Monday, October 4, 2010

Should Americans Fear Islam?

Link to the television debate on ABC

I happened to be visiting some people this weekend who watch a lot of television, otherwise I would have never seen this ridiculous display of journalism. I did not watch the entire broadcast, and parts of it were drown out by those in the room yelling at the TV or saying, “maybe we should go do something outside, it’s a beautiful day.” If I was a television executive and the idea had been pitched to me, I would have said, okay, but change the name to “Should some people whose parents had sex in a certain country be afraid of other people who claimed a certain religion, then had sex.” Hopefully those pitching the idea would realize how inane their idea was and walk out of the room in shame.

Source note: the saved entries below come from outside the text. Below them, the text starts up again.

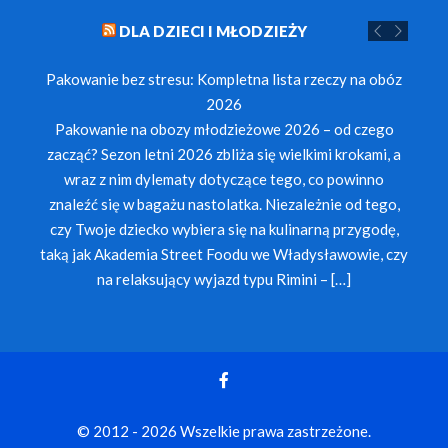
DLA DZIECI I MŁODZIEŻY
Pakowanie bez stresu: Kompletna lista rzeczy na obóz
2026
Pakowanie na obozy młodzieżowe 2026 – od czego
zacząć? Sezon letni 2026 zbliża się wielkimi krokami, a
wraz z nim dylematy dotyczące tego, co powinno
znaleźć się w bagażu nastolatka. Niezależnie od tego,
czy Twoje dziecko wybiera się na kulinarną przygodę,
taką jak Akademia Street Foodu we Władysławowie, czy
na relaksujący wyjazd typu Rimini – […]
© 2012 - 2026 Wszelkie prawa zastrzeżone.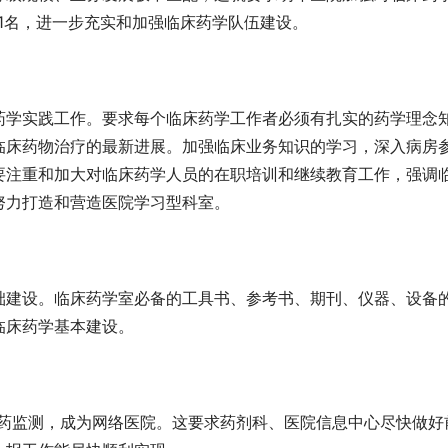
1名，进一步充实和加强临床药学队伍建设。
药学实践工作。要求每个临床药学工作者必须有扎实的药学理念
临床药物治疗的最新进展。加强临床业务知识的学习，深入病房
要注重和加大对临床药学人员的在职培训和继续教育工作，强调
努力打造和营造医院学习型科室。
础建设。临床药学室必备的工具书、参考书、期刊、仪器、设备
临床药学基本建设。
用药监测，成为网络医院。这要求药剂科、医院信息中心尽快做好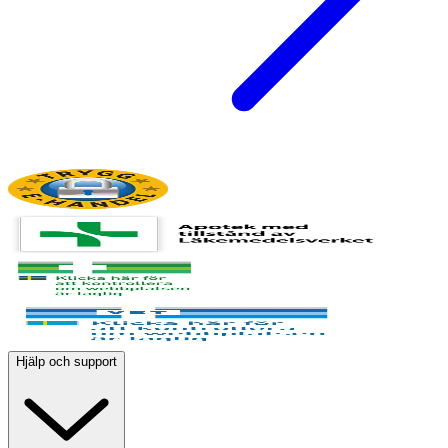
Hjälp och support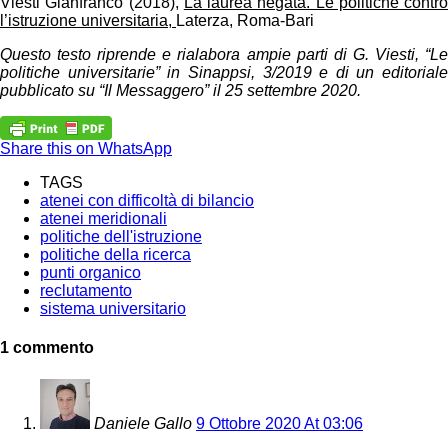
Viesti Gianfranco (2018),
La laurea negata. Le politiche contro
l’istruzione universitaria,
Laterza, Roma-Bari
Questo testo riprende e rialabora ampie parti di G. Viesti, “Le
politiche universitarie” in Sinappsi, 3/2019 e di un editoriale
pubblicato su “Il Messaggero” il 25 settembre 2020.
Share this on WhatsApp
TAGS
atenei con difficoltà di bilancio
atenei meridionali
politiche dell'istruzione
politiche della ricerca
punti organico
reclutamento
sistema universitario
1 commento
Daniele Gallo
9 Ottobre 2020 At 03:06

That didn’t happen. Fortunately, they did include at least one normal person, Donna Marsh O’Connor a woman who had lost a daughter who was pregnant on 9/11. When asked, “Do you think you, America, should be afraid of Islam?” She was sharp enough to not respond to the intimation that she somehow represented the entire country. She said,

“I think Americans should fear criminal behavior. I think we should do the best we can to control criminal behavior. But I can't raise my two remaining sons to fear the people who live next door to them. That is not what my grandparents came to America to escape you know, we are a group of 9/11 family members. I know a lot of family members are here. We share that pain and, you know, I think the unfortunate piece of this is that we don't agree on this.”

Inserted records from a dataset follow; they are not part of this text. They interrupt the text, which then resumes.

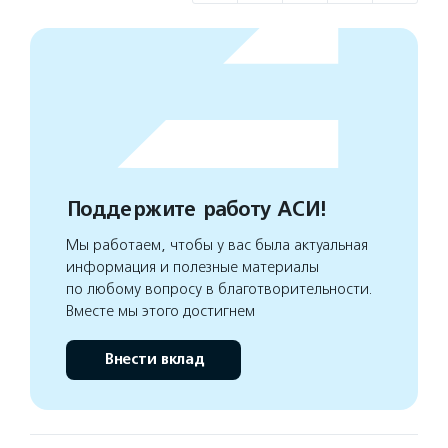
Поддержите работу АСИ!
Мы работаем, чтобы у вас была актуальная
информация и полезные материалы
по любому вопросу в благотворительности.
Вместе мы этого достигнем
Внести вклад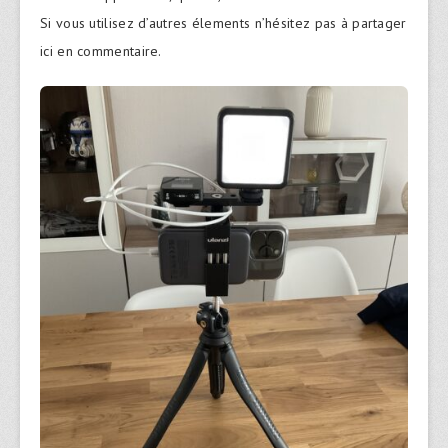
Si vous utilisez d’autres élements n’hésitez pas à partager
ici en commentaire.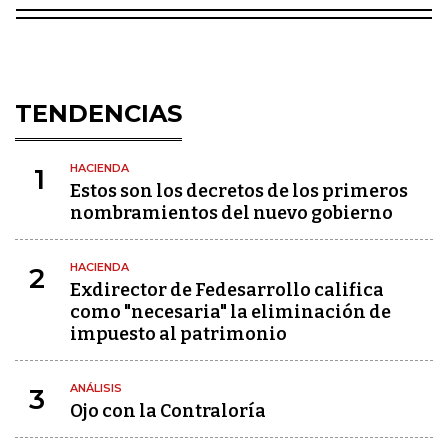
TENDENCIAS
HACIENDA
1
Estos son los decretos de los primeros
nombramientos del nuevo gobierno
HACIENDA
2
Exdirector de Fedesarrollo califica
como "necesaria" la eliminación de
impuesto al patrimonio
ANÁLISIS
3
Ojo con la Contraloría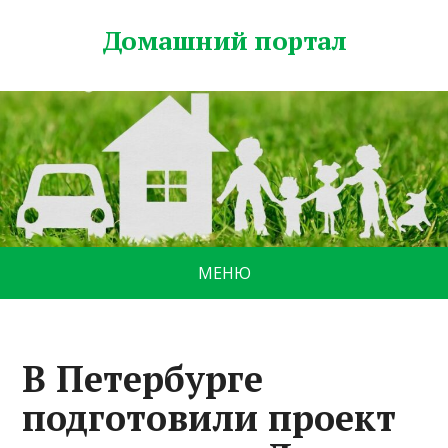
Домашний портал
МЕНЮ
В Петербурге
подготовили проект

Seeing nothing controversial there, nothing that would lead to some yelling, Chrisitiane Amanpour turned to Billy Graham’s son who said something ignorant that I won’t repeat.

Most of the rest of the show went something like this:
AMANPOUR: Why do you call it a wicked religion, an evil religion?
GRAHAM: I think to -- to take your daughter, because you think that -- and the religion gives you the authority -- Sharia gives you the authority for honor killing. And we saw the young girl in Ohio just a few--
IMAM: It does not.
AMANPOUR: But does it?
IMAM: It does not.
GRAHAM: It does.
IMAM: It does not.
GRAHAM: It does.
IMAM: No it does not.
IMAM: -- justify those honor killings.
GADIEL: -- justify it. You can't deny that--
GRAHAM: It's true.
GRAHAM: But that's true.
Such is the state of the debate in America and the state of leadership and of journalism. What we should fear is ignorance. We should fear our inability to listen to each other. This program could have benefited from techniques for working in groups that have been available in self-help books since the 1970’s. Instead we get this,
GADIEL: …. And you can't deny it. And you may, for all I know, not be a moderate you pretend to be, because you may be engaging in takia and be engaging in lying for the purpose of furthering your religion.
GADIEL: Why should I believe you?
KHAN: I'm shocked at the inference that I am not -- my intention is not good. Have you looked in my heart? Have you --
GADIEL: No. No, I don't. You're right. You're right.
KHAN: Have you cut my chest and looked in my heart to see what my intention is? I think it's wrong for you to say that somebody's engaged in takia. You don't even know what the word takia is.
GADIEL: It means lying for the purpose of furthering your religion.
KHAN: Why would I do that?
GADEIL: Lying to people who are non-believers. .
KHAN: Why would I do that?
GADIEL: Why? Be it said -- are you not instructed to do that?
KHAN: No! Absolutely not!
I have a little bit of hope though because this statement got applause:
O'CONNOR: No, no, no. You let me finish now, please. With all due respect, I listened for a long time. You know, I don't know why on earth you would think that there is an address in America where, you know, Muslim people can't practice their religion. Number one, this is not a mosque; it's an Islamic cultural center. Number two -- and this is really important -- it is not at Ground Zero, it's two blocks and a half away. It's two blocks and a half away. I am not a religious expert. I only know when I was promised when I was born here and that this is a land where all people -- regardless of how difficult it is to have this democracy -- all people are allowed to practice their faith. I don't know Daisy Khan. I don't know Imam. I am not going to read his book to see if he's a good enough Muslim. I believe that in this nation we hold people accountable for crimes after they commit and never, never before.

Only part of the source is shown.